WILL THE "war on terror" continue once the Obama administration is in office? In one sense the answer is easy: Barack Obama made clear during the election campaign that he takes the threat of al-Qaeda and other extremist groups seriously. He's been hawkish in proposing more troops for Afghanistan as well as unilateral strikes targeting al-Qaeda in Pakistan. He's promised to dedicate more resources to preventing the worst-case scenario of terrorists obtaining weapons of mass destruction.
Still, there are many indications that the campaign launched by George W. Bush after Sept. 11, 2001 -- an effort that for all its faults has prevented another attack on the U.S. homeland -- is losing momentum. Just 5 percent of voters in a pre-election Washington Post-ABC poll cited terrorism as their biggest concern. Last Sunday, The Post's Craig Whitlock reported that the global system for blacklisting financiers of al-Qaeda and other terrorist groups was "at risk of collapse" because of court challenges and faltering commitment by governments -- including some in Europe. European leaders are also loath to commit more troops to Afghanistan.

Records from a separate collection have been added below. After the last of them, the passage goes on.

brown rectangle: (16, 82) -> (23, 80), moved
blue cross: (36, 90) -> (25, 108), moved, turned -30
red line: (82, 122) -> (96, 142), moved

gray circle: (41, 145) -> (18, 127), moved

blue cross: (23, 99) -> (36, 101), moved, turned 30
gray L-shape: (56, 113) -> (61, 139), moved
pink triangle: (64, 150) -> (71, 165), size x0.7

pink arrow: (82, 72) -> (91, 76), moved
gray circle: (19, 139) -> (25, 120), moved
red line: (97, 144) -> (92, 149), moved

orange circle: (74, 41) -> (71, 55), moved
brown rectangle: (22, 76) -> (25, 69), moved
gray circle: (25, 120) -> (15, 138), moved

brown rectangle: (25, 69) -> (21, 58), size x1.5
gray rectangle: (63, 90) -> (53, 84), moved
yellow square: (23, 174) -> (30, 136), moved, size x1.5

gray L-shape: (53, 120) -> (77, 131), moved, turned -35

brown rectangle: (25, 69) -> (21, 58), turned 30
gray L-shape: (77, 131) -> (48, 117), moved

Among Democrats in Congress, there is a pent-up demand to reverse some of Mr. Bush's anti-terrorism measures, starting with the detention of foreign prisoners at Guantanamo Bay, Cuba. While that's a step we support, it leaves open the questions of what to do with more than 250 accused "enemy combatants" still there -- many of them senior al-Qaeda leaders or dangerous militants -- and how and where to hold al-Qaeda operatives who are captured abroad in the future. Some who have advised Mr. Obama, such as former national security adviser Zbigniew Brzezinski, question the premises of a "war on terror." All this means that Mr. Obama will face a challenge, early on, in defining what the fight against terrorism means for his administration and how it will be waged. Whether or not he adopts the term "war on terror," he will have to convince Americans, his party and U.S. allies that the threat remains real and urgent -- because, as anyone following events in Afghanistan and Pakistan knows, it does. But he will also have to distinguish his own campaign from that of Mr. Bush, eliminating the excesses of the latter without lessening the pressure on al-Qaeda.
In political terms, the toughest part of this may not lie in Afghanistan or Pakistan but at Guantanamo. Mr. Bush will leave behind a broken system for detaining and trying the "enemy combatants" there; its military review panels and commission trials have little international credibility and were crippled by a Supreme Court decision in June allowing prisoners to challenge their detentions in federal court. But the U.S. legal system does not provide enough flexibility to detain suspects who may not be guilty of a crime but pose a serious security threat.
The reasonable solution is new legislation that would allow the detention of al-Qaeda militants in either the United States or prisons it controls abroad, while banning abusive treatment and providing for regular and full review by independent judges. An early proposal of such a regime by Mr. Obama to Congress, coupled with the announcement of Guantanamo's closing, would signal that he will be serious about fighting al-Qaeda -- and also that he will avoid Mr. Bush's mistakes.